A ideia de narrativa está presente na cultura do homem desde os seus primórdios, nas

primeiras civilizações. Por meio de gestos, grunhidos e pinturas rupestres, por exemplo, era

possível representar a cultura de uma época (GOMES, 2005).

De acordo com Cagliari (2009), os primeiros indícios de sistemas de escrita

originaram da Suméria e foram influenciados pelos povos da Mesopotâmia (p. 1). É plausível

pensar, inclusive, que os primeiros sinais de interação entre os seres humanos - que foram

desenvolvidos a partir da necessidade de se viver em sociedade - também incorporaram

diferentes métodos de narrar o mundo a sua volta.

Quando o homem ensinava para os mais novos as noções de poder, caça,

sobrevivência e demais tópicos pertinentes à época, a linguagem utilizada era transmitida por

meio de exemplos vividos, histórias e situações enfrentadas pela geração anterior. Toda essa

vivência foi crucial para o perpetuar da espécie, pois ao aprender com a geração passada, a

geração posterior atuava com uma carga cultural acumulativa. Por exemplo, após

compreender que para capturar certo animal era necessário um número mínimo de cinco

homens, a ação de caça tornava-se mais fácil. Entretanto, talvez para a geração anterior,

chegar a essa conclusão pode ter custado a vida de membros daquela comunidade. Nesse

âmbito, a narrativa foi elementar para que a espécie se perpetuasse.

Com o advento da escrita e a transição de períodos históricos, as primeiras grandes

civilizações contribuíram para ampliar os conceitos da narrativa, portanto, também é possível

afirmar que os métodos de narrar o mundo a sua volta acompanharam esse desenvolvimento.

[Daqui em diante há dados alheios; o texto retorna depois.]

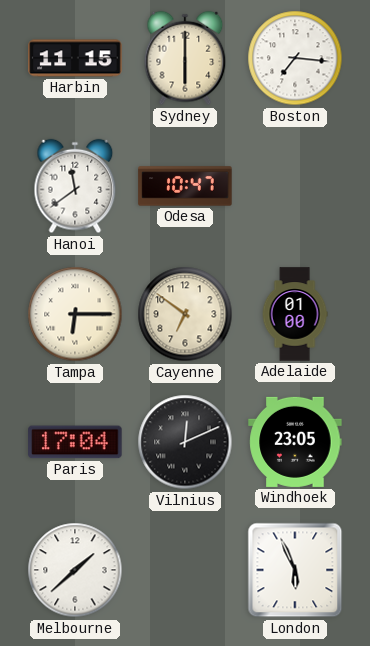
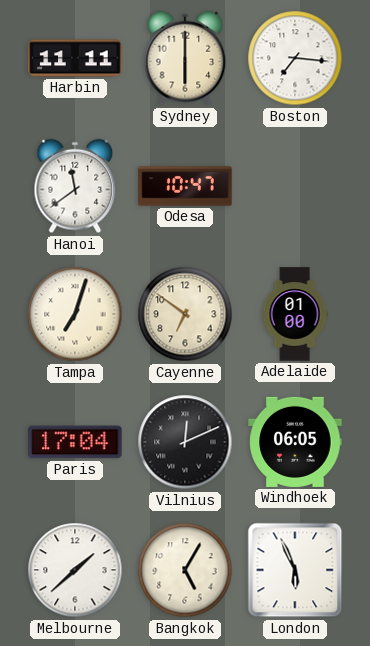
Harbin: 11:15 -> 11:11
Tampa: 6:15 -> 7:03
Windhoek: 23:05 -> 06:05
Bangkok: none -> 5:05
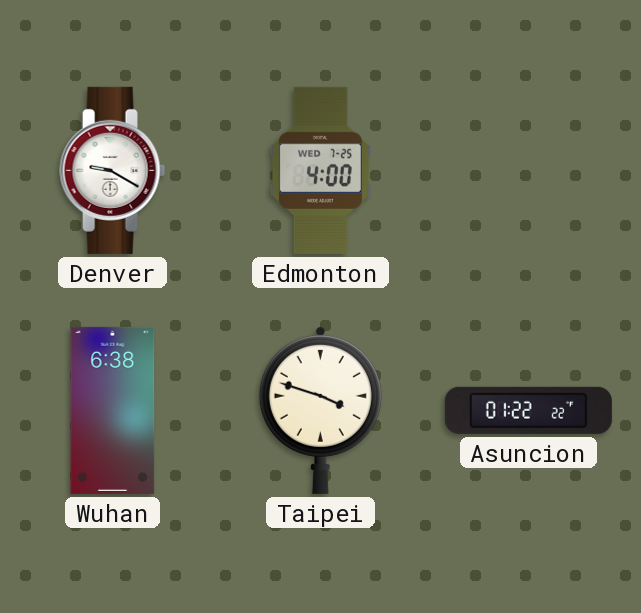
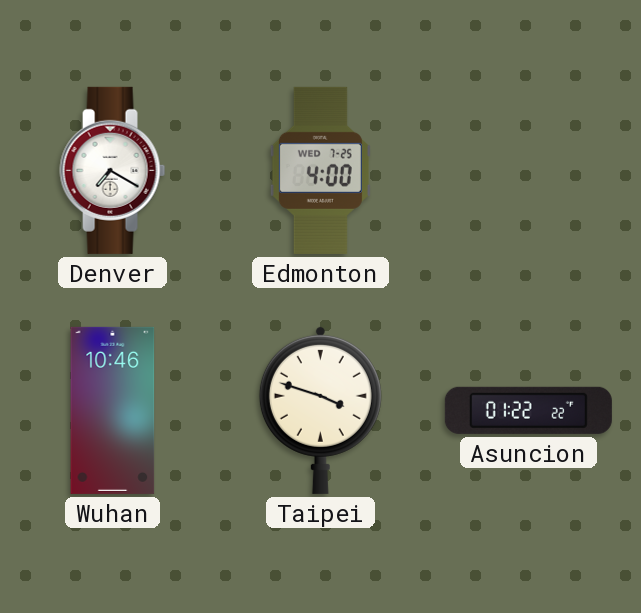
Denver: 9:20 -> 7:20
Wuhan: 6:38 -> 10:46
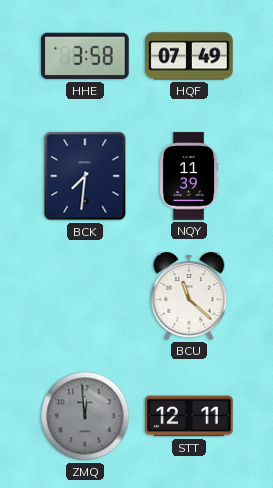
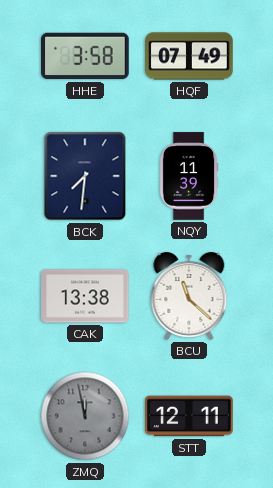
CAK: none -> 13:38
ZMQ: 11:59 -> 11:58
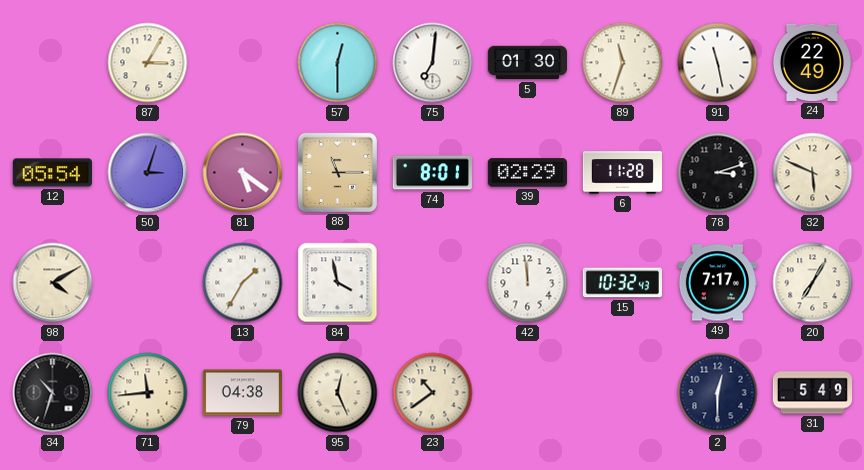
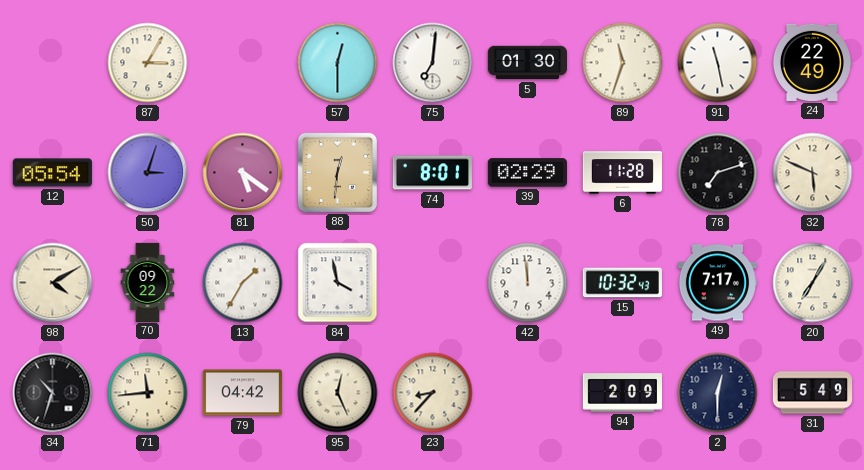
88: 11:15 -> 12:31
78: 3:12 -> 7:12
70: none -> 09:22
79: 04:38 -> 04:42
23: 10:39 -> 8:37
94: none -> 2:09
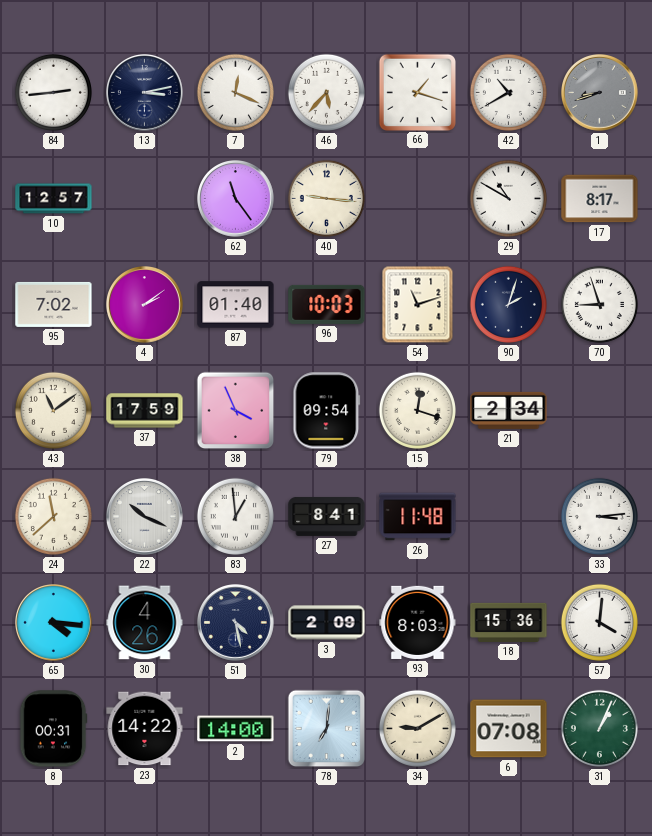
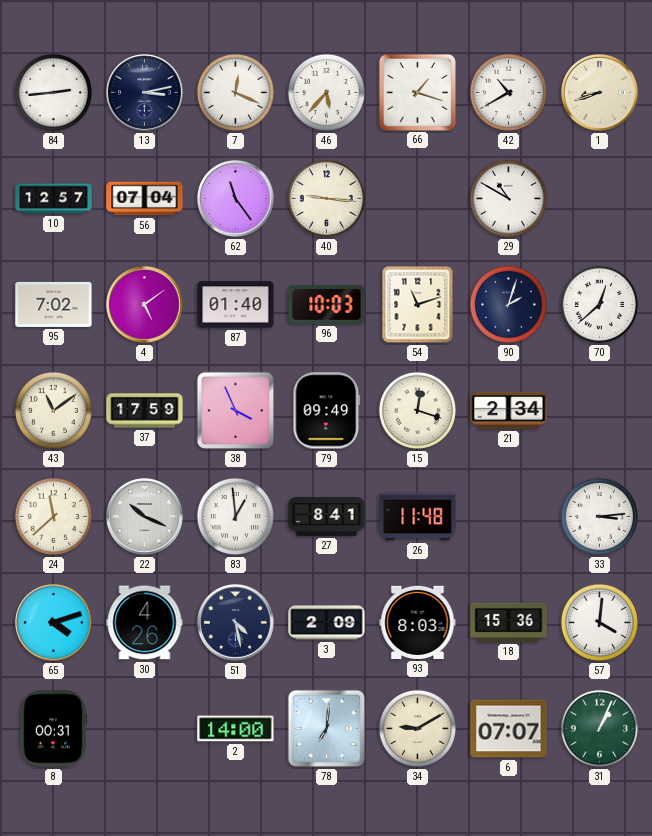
1 dial: grey -> cream
56: none -> 07:04
17: 8:17 -> none
4: 2:09 -> 5:09
70: 8:57 -> 12:38
79: 09:54 -> 09:49
65: 4:16 -> 4:12
23: 14:22 -> none
6: 07:08 -> 07:07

Esse mesmo desenvolvimento nos levou à prensa de Gutemberg na Alemanha de 1450,

sistematizando o conhecimento em escala, até as transformações pelos meios digitais.

Narrativa é um conceito chave nessa pesquisa porque é através dela que a imersão no

mundo em que vivemos ocorre. E, em adição, em mundos ficcionais e realidades virtuais que

podem contar com narrativas, como é o caso dos videogames, por exemplo, esse mesmo

conceito faz-se presente para que se compreenda o processo de imergir. Contar histórias pode

ser uma das formas mais importantes de afirmarmos nossa humanidade e compartilharmos

conhecimento.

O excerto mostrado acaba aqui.